1916 - António Sardinha - "Carlos de Mesquita" , 10 de Maio de 1916.
Carlos de Mesquita é apresentado por António Sardinha como uma figura marcante e singular, cuja morte lhe deixou um impacto profundo e doloroso. Sardinha relembra o mestre que foi o primeiro a influenciar o seu espírito, destacando a semente reaccionária que depositou nos seus entusiasmos juvenis. Por meio de Mesquita, Sardinha conviveu com ideias críticas sobre a Revolução Francesa e reconheceu o tradicionalismo latente em si.

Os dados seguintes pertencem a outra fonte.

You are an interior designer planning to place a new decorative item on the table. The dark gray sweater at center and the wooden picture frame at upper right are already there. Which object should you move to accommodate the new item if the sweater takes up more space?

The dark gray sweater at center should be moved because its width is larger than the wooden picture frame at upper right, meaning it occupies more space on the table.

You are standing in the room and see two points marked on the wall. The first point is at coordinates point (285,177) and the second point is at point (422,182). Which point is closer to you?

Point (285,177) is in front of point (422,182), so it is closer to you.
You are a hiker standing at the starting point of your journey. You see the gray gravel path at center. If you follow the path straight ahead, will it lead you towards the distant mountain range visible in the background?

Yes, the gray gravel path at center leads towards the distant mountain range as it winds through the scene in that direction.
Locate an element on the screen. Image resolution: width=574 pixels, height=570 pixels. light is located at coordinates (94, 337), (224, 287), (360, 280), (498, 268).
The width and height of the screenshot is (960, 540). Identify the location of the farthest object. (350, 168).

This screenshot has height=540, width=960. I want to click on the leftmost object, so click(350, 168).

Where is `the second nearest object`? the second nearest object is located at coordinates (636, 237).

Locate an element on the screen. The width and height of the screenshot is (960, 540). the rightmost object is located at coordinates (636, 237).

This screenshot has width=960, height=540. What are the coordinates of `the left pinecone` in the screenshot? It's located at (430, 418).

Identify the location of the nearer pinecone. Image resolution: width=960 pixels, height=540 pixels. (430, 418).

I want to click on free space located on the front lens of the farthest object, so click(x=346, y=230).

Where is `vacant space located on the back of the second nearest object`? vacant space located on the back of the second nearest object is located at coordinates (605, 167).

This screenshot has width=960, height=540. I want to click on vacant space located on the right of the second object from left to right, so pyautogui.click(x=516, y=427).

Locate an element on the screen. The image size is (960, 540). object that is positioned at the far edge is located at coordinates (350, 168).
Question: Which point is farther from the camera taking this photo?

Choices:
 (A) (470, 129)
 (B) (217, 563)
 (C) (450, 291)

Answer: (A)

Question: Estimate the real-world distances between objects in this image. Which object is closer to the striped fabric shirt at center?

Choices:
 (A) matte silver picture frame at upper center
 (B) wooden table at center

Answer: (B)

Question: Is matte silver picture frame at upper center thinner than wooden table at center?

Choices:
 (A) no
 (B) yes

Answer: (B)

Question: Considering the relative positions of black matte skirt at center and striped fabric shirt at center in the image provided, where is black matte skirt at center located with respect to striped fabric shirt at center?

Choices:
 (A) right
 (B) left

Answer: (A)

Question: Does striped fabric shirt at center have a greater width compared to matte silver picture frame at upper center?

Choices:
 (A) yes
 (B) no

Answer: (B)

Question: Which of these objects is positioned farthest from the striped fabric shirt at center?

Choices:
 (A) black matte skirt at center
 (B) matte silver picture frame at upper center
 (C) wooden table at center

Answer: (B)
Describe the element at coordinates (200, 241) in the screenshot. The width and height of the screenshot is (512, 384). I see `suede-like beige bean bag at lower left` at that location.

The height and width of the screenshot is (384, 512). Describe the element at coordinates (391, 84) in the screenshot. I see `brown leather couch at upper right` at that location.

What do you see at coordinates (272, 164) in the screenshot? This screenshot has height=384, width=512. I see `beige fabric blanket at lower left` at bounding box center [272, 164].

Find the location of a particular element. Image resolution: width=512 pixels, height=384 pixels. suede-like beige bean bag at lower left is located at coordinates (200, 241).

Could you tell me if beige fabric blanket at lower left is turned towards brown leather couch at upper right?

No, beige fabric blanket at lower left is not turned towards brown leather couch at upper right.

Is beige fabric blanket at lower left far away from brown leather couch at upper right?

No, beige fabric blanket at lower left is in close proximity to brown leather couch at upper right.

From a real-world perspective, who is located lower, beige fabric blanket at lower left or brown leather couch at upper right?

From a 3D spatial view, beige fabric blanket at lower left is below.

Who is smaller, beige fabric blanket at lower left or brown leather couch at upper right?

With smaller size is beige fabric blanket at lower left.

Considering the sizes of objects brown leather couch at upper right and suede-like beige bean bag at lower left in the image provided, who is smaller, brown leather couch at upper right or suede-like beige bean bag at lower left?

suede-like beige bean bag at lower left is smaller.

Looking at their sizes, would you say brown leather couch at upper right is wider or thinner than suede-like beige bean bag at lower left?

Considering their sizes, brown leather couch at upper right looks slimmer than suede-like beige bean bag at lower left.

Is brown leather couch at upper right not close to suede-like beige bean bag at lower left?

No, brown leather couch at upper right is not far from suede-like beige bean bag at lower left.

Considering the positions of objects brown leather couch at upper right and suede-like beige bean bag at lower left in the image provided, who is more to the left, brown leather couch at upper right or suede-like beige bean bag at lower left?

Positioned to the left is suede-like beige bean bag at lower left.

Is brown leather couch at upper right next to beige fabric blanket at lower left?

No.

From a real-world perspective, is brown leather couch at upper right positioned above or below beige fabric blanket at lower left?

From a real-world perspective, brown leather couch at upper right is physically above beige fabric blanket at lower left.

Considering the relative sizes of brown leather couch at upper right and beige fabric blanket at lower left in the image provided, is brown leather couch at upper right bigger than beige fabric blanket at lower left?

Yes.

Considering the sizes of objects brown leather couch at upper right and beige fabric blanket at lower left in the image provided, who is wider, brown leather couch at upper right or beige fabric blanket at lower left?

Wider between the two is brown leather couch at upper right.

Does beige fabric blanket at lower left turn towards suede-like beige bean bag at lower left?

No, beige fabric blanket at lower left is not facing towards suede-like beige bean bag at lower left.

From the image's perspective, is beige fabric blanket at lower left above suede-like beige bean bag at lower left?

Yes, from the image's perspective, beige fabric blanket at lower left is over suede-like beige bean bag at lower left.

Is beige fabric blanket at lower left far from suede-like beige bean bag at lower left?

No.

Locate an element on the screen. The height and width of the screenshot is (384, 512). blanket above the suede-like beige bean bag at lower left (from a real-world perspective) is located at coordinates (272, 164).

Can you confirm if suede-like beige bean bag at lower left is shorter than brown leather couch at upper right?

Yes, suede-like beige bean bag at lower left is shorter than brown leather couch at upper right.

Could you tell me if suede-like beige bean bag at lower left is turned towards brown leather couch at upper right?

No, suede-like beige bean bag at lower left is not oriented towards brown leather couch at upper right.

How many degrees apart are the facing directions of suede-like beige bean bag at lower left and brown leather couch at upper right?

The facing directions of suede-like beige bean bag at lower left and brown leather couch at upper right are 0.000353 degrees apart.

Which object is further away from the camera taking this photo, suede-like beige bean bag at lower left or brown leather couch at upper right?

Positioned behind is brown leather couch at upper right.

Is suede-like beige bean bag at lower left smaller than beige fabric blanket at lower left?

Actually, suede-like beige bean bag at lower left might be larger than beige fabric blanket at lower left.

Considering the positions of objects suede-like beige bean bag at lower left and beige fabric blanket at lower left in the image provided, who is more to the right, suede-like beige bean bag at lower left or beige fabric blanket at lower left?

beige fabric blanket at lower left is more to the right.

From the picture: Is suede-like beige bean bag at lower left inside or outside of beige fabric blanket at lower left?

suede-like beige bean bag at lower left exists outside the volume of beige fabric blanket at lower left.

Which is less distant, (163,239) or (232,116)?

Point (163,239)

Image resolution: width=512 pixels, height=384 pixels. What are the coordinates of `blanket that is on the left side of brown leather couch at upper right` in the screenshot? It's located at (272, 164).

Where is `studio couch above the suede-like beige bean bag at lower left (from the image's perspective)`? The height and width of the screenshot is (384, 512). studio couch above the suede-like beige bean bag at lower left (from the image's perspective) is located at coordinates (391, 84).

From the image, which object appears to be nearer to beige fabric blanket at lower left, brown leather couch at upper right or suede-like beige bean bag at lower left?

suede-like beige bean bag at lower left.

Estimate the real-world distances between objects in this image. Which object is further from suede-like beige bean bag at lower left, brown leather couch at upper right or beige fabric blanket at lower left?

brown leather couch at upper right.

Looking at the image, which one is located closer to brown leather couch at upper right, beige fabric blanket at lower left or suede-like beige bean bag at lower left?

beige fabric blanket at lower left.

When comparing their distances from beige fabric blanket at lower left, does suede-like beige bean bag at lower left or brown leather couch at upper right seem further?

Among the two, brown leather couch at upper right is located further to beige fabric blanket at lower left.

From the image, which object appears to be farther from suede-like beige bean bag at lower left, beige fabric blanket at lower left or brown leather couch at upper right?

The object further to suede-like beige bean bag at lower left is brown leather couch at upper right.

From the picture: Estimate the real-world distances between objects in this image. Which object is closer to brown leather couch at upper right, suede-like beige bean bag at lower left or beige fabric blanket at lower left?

1918 - António Sardinha, "Testemunho de uma geração":
Nesta ligeiríssima ementa eu não tenho outro fim senão mostrar como a força coletiva de um princípio torna coletiva uma geração, abalada pelas influências mais contraditórias e mais dissolventes. À experiência dolorosa de um Oliveira Martins e de um Antero de Quental sucede-se a nossa, já aquecida pelos ensinamentos terminantes do positivismo contemporâneo. É bom acentuá-lo, e acentuá-lo com vigor, numa hora em que, derradeiro lampejo de uma época que passou, a mitologia política do século findo encontra no Presidente Wilson a sua anacrónica e pitoresca encarnação. E para que não seja tomada como um fogacho passageiro a bela atitude da geração integralista, recordemo-nos que ao seu apelo e na mais animadora unidade de pensamento, outra vem acudindo, irmãos mais velhos na idade, com tanto fogo e com tão esperançada certeza na nossa fé nacionalista. Lembrarei Afonso Lopes Vieira, o mais lusitano de todos os lusitanos, que, no remoçamento da nossa sensibilidade, é um preceptor a seguir-se e um poeta a decorar-se; lembrarei Júlio de Melo e Matos, dos mais denodados e dos mais persistentes defensores da agricultura portuguesa; lembrarei Armando Vieira de Castro que, como Carlos de Mesquita, é um dos espíritos mais cultos e mais brilhantes da nossa terra, tão culto e tão brilhante como, infelizmente, ignorado e retraído. Não me quero esquecer de António Jorge de Almeida Coutinho e Lemos Ferreira, autor desse breviário de crença nacionalista que é o Ideal Português, nem do escritor publicista Alves de Morais, republicano do tempo em que o património mental da juventude se conformava nas ideologias apaixonadas de Michelet, Victor Hugo & C., mas hoje servidor da monarquia tradicional, que o seu espírito encontrou seguindo unicamente o caminho da reflexão e do estudo. Figura dominante no meio universitário de Coimbra, o ilustre teólogo doutor Bernardo de Madureira trouxe ao Integralismo, com o seu nome aureolado de virtude e erudição, o peso de um depoimento que é preciso não olvidar quando o catolicismo romântico procura reeditar contra o movimento integralista a mesma campanha insidiosa que o Sillon desenvolveu contra a Action française.